Thoreau's Journal: 13-Nov-1851

A cold and dark afternoon, the sun being behind clouds in the west. The landscape is barren of objects, the trees being leafless, and so little light in the sky for variety. Such a day as will almost oblige a man to eat his own heart. A day in which you must hold on to life by your teeth. You can hardly ruck up any skin on Nature’s bones. The sap is down; she won’t peel. Now is the time to cut timber for yokes and ox-bows, leaving the tough bark on,—yokes for your own neck. Finding yourself yoked to Matter and to Time. Not a mosquito left.
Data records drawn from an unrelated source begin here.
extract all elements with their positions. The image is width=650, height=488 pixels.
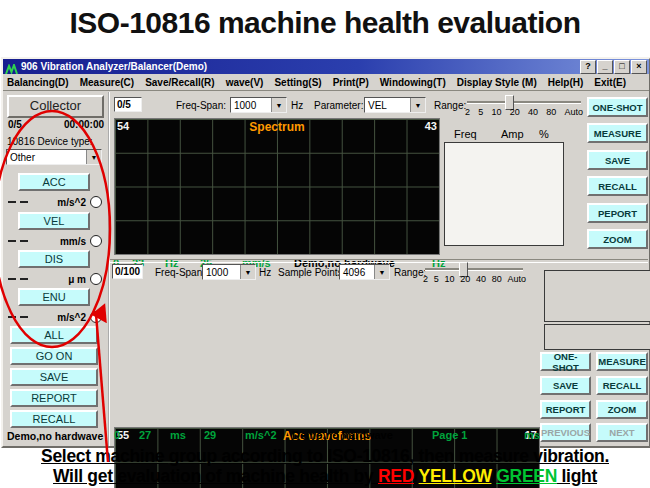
menu-display-style[interactable]: Display Style (M) <box>457 77 537 88</box>
enu-button[interactable]: ENU <box>18 288 90 306</box>
window-title: 906 Vibration Analyzer/Balancer(Demo) <box>21 61 207 72</box>
help-button[interactable]: ? <box>580 60 596 74</box>
collector-count: 0/5 <box>8 119 22 130</box>
peak-list-box <box>444 142 564 246</box>
save-button-spectrum[interactable]: SAVE <box>587 150 648 170</box>
collector-timer: 00:00:00 <box>64 119 104 130</box>
waveform-info-box-1 <box>544 270 650 322</box>
peport-button-spectrum[interactable]: PEPORT <box>587 203 648 223</box>
zoom-button-spectrum[interactable]: ZOOM <box>587 229 648 249</box>
acc-button[interactable]: ACC <box>18 173 90 191</box>
parameter-select[interactable]: VEL ▼ <box>364 97 426 113</box>
freq-span-unit-1: Hz <box>291 100 303 111</box>
next-button[interactable]: NEXT <box>596 423 648 442</box>
range-ticks-2: 2510204080Auto <box>423 274 526 284</box>
collector-sidebar: Collector 0/5 00:00:00 10816 Device type… <box>4 92 110 446</box>
save-button-sidebar[interactable]: SAVE <box>10 368 98 386</box>
recall-button-sidebar[interactable]: RECALL <box>10 410 98 428</box>
recall-button-spectrum[interactable]: RECALL <box>587 176 648 196</box>
app-window: 906 Vibration Analyzer/Balancer(Demo) ? … <box>1 57 650 448</box>
spectrum-counter-field: 0/5 <box>114 97 142 112</box>
menu-setting[interactable]: Setting(S) <box>274 77 321 88</box>
menu-balancing[interactable]: Balancing(D) <box>7 77 69 88</box>
maximize-button[interactable]: □ <box>614 60 630 74</box>
dis-unit-row: μ m <box>8 272 102 286</box>
chevron-down-icon[interactable]: ▼ <box>410 98 425 112</box>
save-button-waveform[interactable]: SAVE <box>540 376 591 395</box>
line-style-mark <box>8 201 16 203</box>
device-type-select[interactable]: Other ▼ <box>6 149 102 165</box>
chevron-down-icon[interactable]: ▼ <box>240 265 255 279</box>
app-icon <box>5 61 18 72</box>
line-style-mark <box>8 316 16 318</box>
sample-points-value: 4096 <box>340 267 374 278</box>
line-style-mark <box>20 316 28 318</box>
spectrum-scale-tl: 54 <box>117 120 129 132</box>
chevron-down-icon[interactable]: ▼ <box>271 98 286 112</box>
vel-unit-label: mm/s <box>60 236 86 247</box>
sample-points-select[interactable]: 4096 ▼ <box>339 264 390 280</box>
menu-save-recall[interactable]: Save/Recall(R) <box>145 77 214 88</box>
vel-button[interactable]: VEL <box>18 212 90 230</box>
chevron-down-icon[interactable]: ▼ <box>86 150 101 164</box>
annotation-line1: Select machine group according to ISO-10… <box>0 446 650 466</box>
red-word: RED <box>378 466 414 486</box>
chevron-down-icon[interactable]: ▼ <box>374 265 389 279</box>
go-on-button[interactable]: GO ON <box>10 347 98 365</box>
menu-exit[interactable]: Exit(E) <box>594 77 626 88</box>
minimize-button[interactable]: _ <box>597 60 613 74</box>
annotation-text: Select machine group according to ISO-10… <box>0 446 650 486</box>
menu-print[interactable]: Print(P) <box>333 77 369 88</box>
recall-button-waveform[interactable]: RECALL <box>596 376 648 395</box>
menu-wave[interactable]: wave(V) <box>226 77 264 88</box>
line-style-mark <box>20 240 28 242</box>
enu-unit-label: m/s^2 <box>57 312 86 323</box>
window-controls: ? _ □ × <box>580 60 647 74</box>
line-style-mark <box>20 201 28 203</box>
line-style-mark <box>20 278 28 280</box>
measure-button-spectrum[interactable]: MEASURE <box>587 123 648 143</box>
spectrum-scale-tr: 43 <box>425 120 437 132</box>
menu-help[interactable]: Help(H) <box>548 77 584 88</box>
main-area: Collector 0/5 00:00:00 10816 Device type… <box>3 92 649 446</box>
waveform-counter-field: 0/100 <box>112 264 143 279</box>
vel-status-lamp[interactable] <box>90 235 102 247</box>
report-button-waveform[interactable]: REPORT <box>540 400 591 419</box>
one-shot-button-waveform[interactable]: ONE-SHOT <box>540 352 591 371</box>
yellow-word: YELLOW <box>419 466 492 486</box>
menu-measure[interactable]: Measure(C) <box>80 77 134 88</box>
range-label-2: Range: <box>394 267 426 278</box>
report-button-sidebar[interactable]: REPORT <box>10 389 98 407</box>
acc-unit-row: m/s^2 <box>8 195 102 209</box>
spectrum-chart: Spectrum 54 43 <box>114 118 440 255</box>
slider-track <box>467 101 581 104</box>
freq-span-select-2[interactable]: 1000 ▼ <box>202 264 256 280</box>
enu-unit-row: m/s^2 <box>8 310 102 324</box>
dis-button[interactable]: DIS <box>18 250 90 268</box>
waveform-footer-29: 29 <box>204 429 216 441</box>
dis-status-lamp[interactable] <box>90 273 102 285</box>
close-button[interactable]: × <box>631 60 647 74</box>
parameter-label: Parameter: <box>314 100 363 111</box>
titlebar: 906 Vibration Analyzer/Balancer(Demo) ? … <box>3 59 649 74</box>
all-button[interactable]: ALL <box>10 326 98 344</box>
one-shot-button-spectrum[interactable]: ONE-SHOT <box>587 97 648 117</box>
menubar: Balancing(D) Measure(C) Save/Recall(R) w… <box>3 74 649 91</box>
peak-header-freq: Freq <box>454 128 477 140</box>
green-word: GREEN <box>496 466 557 486</box>
acc-status-lamp[interactable] <box>90 196 102 208</box>
menu-windowing[interactable]: Windowing(T) <box>380 77 446 88</box>
screenshot-root: ISO-10816 machine health evaluation 906 … <box>0 0 650 488</box>
enu-status-lamp[interactable] <box>90 311 102 323</box>
measure-button-waveform[interactable]: MEASURE <box>596 352 648 371</box>
acc-unit-label: m/s^2 <box>57 197 86 208</box>
waveform-footer-xunit: ms <box>524 429 540 441</box>
freq-span-select-1[interactable]: 1000 ▼ <box>230 97 287 113</box>
zoom-button-waveform[interactable]: ZOOM <box>596 400 648 419</box>
previous-button[interactable]: PREVIOUS <box>540 423 591 442</box>
freq-span-label-2: Freq-Span: <box>155 267 205 278</box>
freq-span-value-1: 1000 <box>231 100 271 111</box>
annotation-line2: Will get evaluation of machine health by… <box>0 466 650 486</box>
content-area: 0/5 Freq-Span: 1000 ▼ Hz Parameter: VEL … <box>110 92 648 446</box>
waveform-info-box-2 <box>544 324 650 350</box>
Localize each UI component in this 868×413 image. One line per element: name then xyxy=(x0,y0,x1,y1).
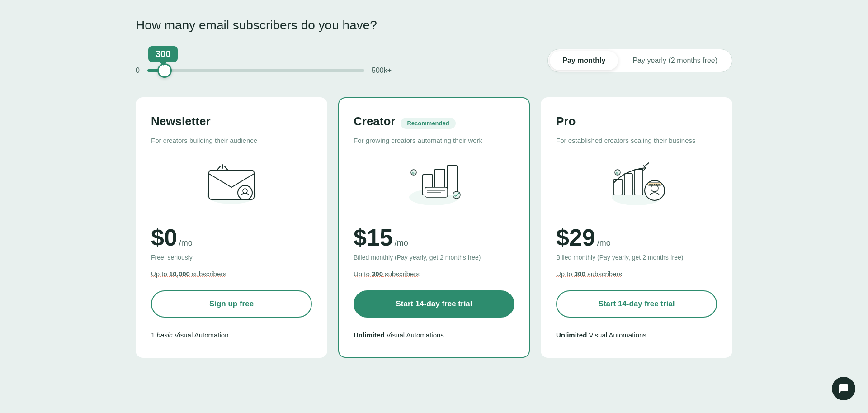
billing-toggle: Pay monthly Pay yearly (2 months free) xyxy=(547,49,732,72)
slider-min-label: 0 xyxy=(136,66,140,75)
recommended-badge: Recommended xyxy=(401,118,455,129)
creator-subscribers[interactable]: Up to 300 subscribers xyxy=(354,270,514,278)
svg-rect-17 xyxy=(635,169,643,195)
pro-subscribers-count: 300 xyxy=(574,270,585,278)
newsletter-cta-button[interactable]: Sign up free xyxy=(151,290,312,318)
pro-price: $29 /mo xyxy=(556,224,717,251)
newsletter-subscribers-suffix: subscribers xyxy=(190,270,226,278)
svg-rect-16 xyxy=(624,174,632,195)
creator-plan-card: Creator Recommended For growing creators… xyxy=(338,97,530,358)
subscriber-slider-section: 300 0 500k+ xyxy=(136,46,425,75)
newsletter-plan-name: Newsletter xyxy=(151,114,211,128)
newsletter-feature: 1 basic Visual Automation xyxy=(151,330,312,341)
creator-subscribers-count: 300 xyxy=(372,270,383,278)
creator-price-amount: $15 xyxy=(354,224,393,251)
pro-cta-button[interactable]: Start 14-day free trial xyxy=(556,290,717,318)
pro-price-amount: $29 xyxy=(556,224,595,251)
pro-subscribers-prefix: Up to xyxy=(556,270,574,278)
pay-monthly-button[interactable]: Pay monthly xyxy=(550,51,618,70)
pay-yearly-button[interactable]: Pay yearly (2 months free) xyxy=(620,51,730,70)
pro-subscribers[interactable]: Up to 300 subscribers xyxy=(556,270,717,278)
newsletter-price: $0 /mo xyxy=(151,224,312,251)
pro-price-period: /mo xyxy=(597,238,611,248)
svg-text:★★★★★: ★★★★★ xyxy=(649,183,660,186)
creator-price-period: /mo xyxy=(395,238,408,248)
creator-cta-button[interactable]: Start 14-day free trial xyxy=(354,290,514,318)
creator-subscribers-prefix: Up to xyxy=(354,270,372,278)
plans-grid: Newsletter For creators building their a… xyxy=(136,97,732,358)
pro-feature: Unlimited Visual Automations xyxy=(556,330,717,341)
newsletter-plan-card: Newsletter For creators building their a… xyxy=(136,97,327,358)
svg-rect-8 xyxy=(425,187,448,197)
creator-plan-desc: For growing creators automating their wo… xyxy=(354,136,514,145)
pro-subscribers-suffix: subscribers xyxy=(585,270,622,278)
newsletter-plan-desc: For creators building their audience xyxy=(151,136,312,145)
newsletter-price-period: /mo xyxy=(179,238,193,248)
creator-illustration: $ xyxy=(354,154,514,213)
newsletter-subscribers-count: 10,000 xyxy=(169,270,190,278)
newsletter-subscribers-prefix: Up to xyxy=(151,270,169,278)
svg-text:$: $ xyxy=(412,171,415,175)
creator-plan-name: Creator xyxy=(354,114,395,128)
svg-point-2 xyxy=(238,185,252,200)
newsletter-subscribers[interactable]: Up to 10,000 subscribers xyxy=(151,270,312,278)
subscribers-range-input[interactable] xyxy=(147,69,364,72)
chat-button[interactable] xyxy=(832,377,855,400)
creator-price-note: Billed monthly (Pay yearly, get 2 months… xyxy=(354,254,514,263)
slider-max-label: 500k+ xyxy=(372,66,394,75)
pro-plan-name: Pro xyxy=(556,114,576,128)
pro-illustration: ★★★★★ $ xyxy=(556,154,717,213)
creator-feature: Unlimited Unlimited Visual AutomationsVi… xyxy=(354,330,514,341)
newsletter-price-note: Free, seriously xyxy=(151,254,312,263)
slider-value-bubble: 300 xyxy=(148,46,178,62)
creator-subscribers-suffix: subscribers xyxy=(383,270,420,278)
pro-plan-desc: For established creators scaling their b… xyxy=(556,136,717,145)
creator-price: $15 /mo xyxy=(354,224,514,251)
pro-plan-card: Pro For established creators scaling the… xyxy=(541,97,732,358)
newsletter-price-amount: $0 xyxy=(151,224,177,251)
pro-price-note: Billed monthly (Pay yearly, get 2 months… xyxy=(556,254,717,263)
svg-rect-7 xyxy=(447,166,457,195)
page-heading: How many email subscribers do you have? xyxy=(136,18,732,33)
svg-text:$: $ xyxy=(616,171,618,175)
newsletter-illustration xyxy=(151,154,312,213)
Not an insect to hum. Crickets gone into winter quarters. Friends long since gone there, and you left to walk on frozen ground, with your hands in your pockets. Ah, but is not this a time for deep inward fires?

1 comment:

Cathy said...

Drats. I'm being obtuse, again. The yoke - with the bark left on - for OUR necks. It's such a powerful imgae, but again I'm flailing away trying to make sense of it. Help? Please?
So, as I re-read it, is it the sense of trying to hang on because of the sensory deprivation and therefore the need to be 'yoked to Matter and to Time' so as to not do what? - drift away in despondency brought on by dark November? Heeeellllp.